Tracking Marc Newson‘s rise from student to superstar, Taschen’s new monograph simply titled “Marc Newson. Works” promises to be the most complete catalogue of the designer’s significant oeuvre. With text in English, French and German, the book chronologically traces his design language across categories from furniture to transportation. Newson, it turns out, is one hell of an experimenter. He touches on virtually every conceivable aspect of the built environment, with materials ranging from riveted aluminum and fiberglass to Carrara marble and thermo-polyurethane. Newson’s work bridges fine art and industrial production—just as fit for the Gagosian Gallery as it is for a Nike collaboration.

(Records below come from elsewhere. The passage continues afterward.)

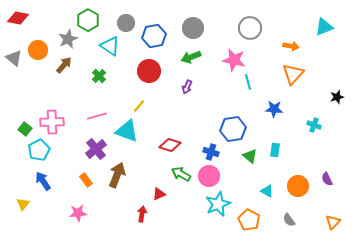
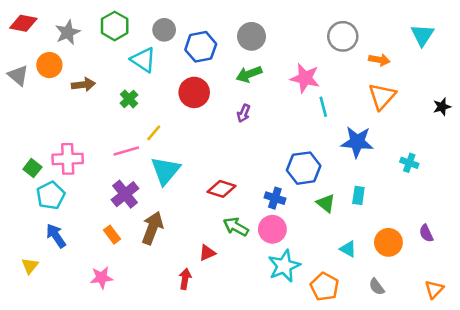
cyan triangle: (324, 27) -> (422, 35), turned -36
gray circle: (250, 28) -> (343, 36), moved
gray star: (68, 39) -> (68, 32), moved
brown arrow: (64, 65) -> (83, 85), turned 42
black star: (337, 97) -> (442, 107), moved
yellow line: (139, 106) -> (154, 133), moved
blue star: (274, 109) -> (357, 142), size x1.4
cyan triangle: (127, 131) -> (165, 171), turned 50

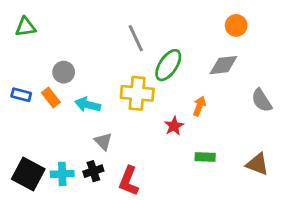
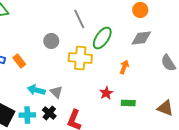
orange circle: (236, 25) -> (140, 10), moved
gray circle: (64, 72) -> (51, 41), moved
cyan arrow: (88, 105) -> (36, 90), moved
red star: (174, 126) -> (106, 93), moved
black cross: (93, 171) -> (49, 113), turned -32

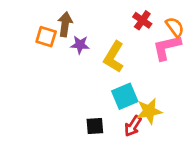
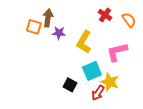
pink L-shape: (167, 47) -> (117, 52), moved
yellow star: (149, 111) -> (110, 82), turned 30
black square: (95, 126) -> (70, 85), moved, turned 32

Totaling 609 full-color pages, it is clear from the outset that the book is a comprehensive collection. Newson’s first work—a series of impractical aluminum bracelets—is a far cry from his later efforts in futuristic transportation. His “Kelvin 40” (2004) is a recreational aircraft inspired by Andrei Tarkovsky’s film Solaris. Complete with stealth looks and a gaping void on the nose, it fits the bill of an alien machine. Another ambitious project is “Bodyjet” (2010), a jetpack complete with retractable landing gear and propulsion arms that emerge in massive tubes from the engine. While neither creation has entered production, Newson is almost uncannily adept at translating his sense of space from furniture to theoretical mechanics.
While much of Newson’s work was done as one-off experiments, his collaborations are likely to thank for his status as a household name. The “Zvezdochka Sneaker” (2004) is the product of his work with Nike. The shoe—inspired by the International Space Station—is meant as an ideal space shoe, with an injection-molded thermo-polyurethane shell around a bootie that works for both exercise and cabin lounging.
More recently, Newson worked with Pentax to create the K-01 digital camera that rocked the tech and design worlds. Reflecting on the K-01’s boxy design, Newson says, “When form becomes arbitrary, surfaces become nebulous and lose their logic. I think they become gratuitous.”
In the world of fine art, Newson is probably best remembered for the Gagosian Exhibitions (2007-2008). The massive collection exemplifies the common thread of space and void as well as the designer’s preoccupation with exposing the interior of forms. The “Voronoi Shelf” was part of this exhibition, created from a five metric-ton block of Carrara marble and cut with computer-generated Voronoi cells. The degree of complexity, the proportions and delicacy of the piece all serve to showcase Newson’s unique design aesthetic.